]> git.ipfire.org Git - thirdparty/lxc.git/commitdiff
lxc.mount.auto: improve defaults for cgroup and cgroup-full
authorChristian Seiler <christian@iwakd.de>
Sat, 3 May 2014 18:57:46 +0000 (20:57 +0200)
committerSerge Hallyn <serge.hallyn@ubuntu.com>
Tue, 6 May 2014 15:20:10 +0000 (10:20 -0500)
If the user specifies cgroup or cgroup-full without a specifier (:ro,
:rw or :mixed), this changes the behavior. Previously, these were
simple aliases for the :mixed variants; now they depend on whether the
container also has CAP_SYS_ADMIN; if it does they resolve to the :rw
variants, if it doesn't to the :mixed variants (as before).

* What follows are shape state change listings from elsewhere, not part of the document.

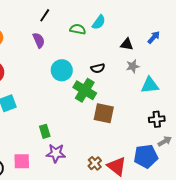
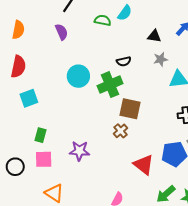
cyan circle: (62, 70) -> (78, 76), moved
green cross: (85, 90) -> (110, 85), turned 35
green rectangle: (45, 131) -> (40, 135), moved, turned 32
brown cross: (95, 163) -> (121, 131), moved

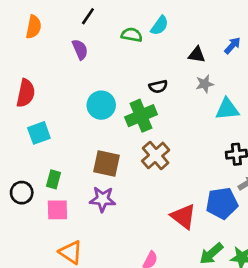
orange semicircle: (18, 30) -> (34, 27), moved
brown square: (130, 109) -> (107, 163), moved
brown cross: (121, 131) -> (156, 155), moved, size x1.5
black circle: (15, 167) -> (22, 193), moved

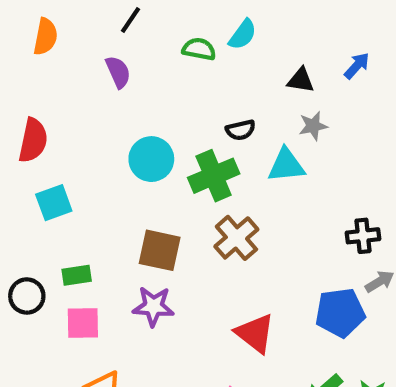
cyan triangle: (227, 109) -> (286, 165), moved
green rectangle: (53, 179) -> (77, 275), turned 66
red triangle: (183, 216) -> (255, 333), moved

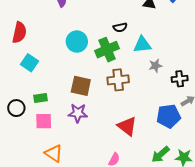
gray star: (313, 126) -> (155, 66), moved
cyan square: (54, 203) -> (29, 63), turned -36
brown cross: (236, 238) -> (118, 80), turned 35

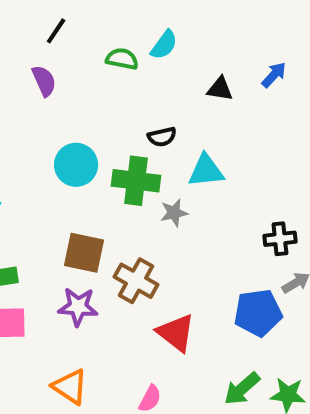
green cross: (107, 50) -> (136, 181), turned 30
gray star: (155, 66) -> (174, 213), moved
brown cross: (118, 80) -> (136, 281), moved, turned 35
orange triangle: (54, 153) -> (70, 387), moved

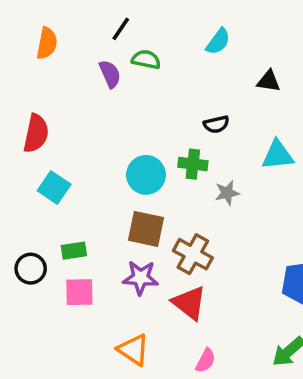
green semicircle: (122, 59) -> (146, 60), moved
cyan circle: (76, 165) -> (146, 175), moved
cyan triangle: (206, 171) -> (278, 155), moved
green cross: (136, 181) -> (193, 164), size x0.7
red triangle: (176, 333) -> (189, 303), moved

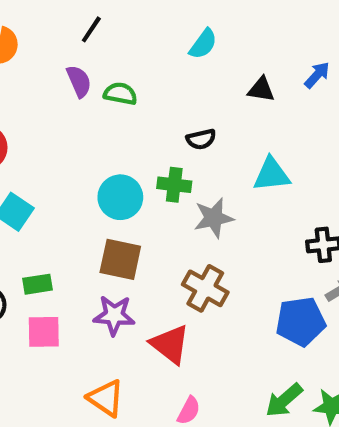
green semicircle: (146, 60) -> (120, 94), moved
gray star: (227, 193) -> (214, 218), size x1.4
brown cross: (193, 254) -> (205, 288), moved

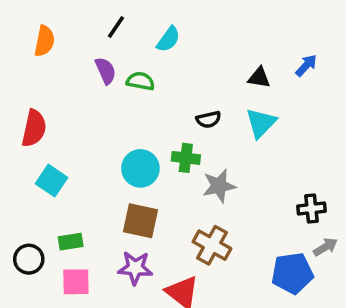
cyan semicircle: (203, 44) -> (168, 39), moved
cyan triangle: (272, 174) -> (261, 123), moved, turned -40

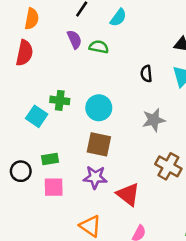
black semicircle: (209, 120) -> (146, 74), turned 98
red semicircle: (34, 128) -> (24, 53), moved
green cross: (186, 158) -> (60, 100), moved
brown cross: (212, 245) -> (168, 166), moved

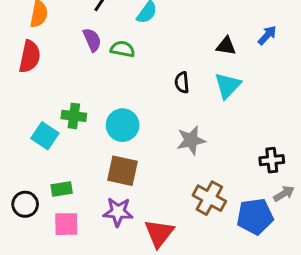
red triangle: (128, 194) -> (159, 233), turned 30

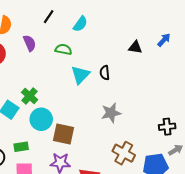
purple semicircle: (92, 40) -> (30, 43), moved
cyan triangle: (228, 86) -> (80, 75), moved
green cross: (74, 116) -> (30, 96), turned 35
cyan circle: (123, 125) -> (41, 119), moved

If a container has CAP_SYS_ADMIN privileges, any filesystem can be
remounted read-write from within, so initially mounting the cgroup
filesystems partially read-only as a default creates a false sense of
security. It is better to default to full read-write mounts to show the
administrator what keeping CAP_SYS_ADMIN entails.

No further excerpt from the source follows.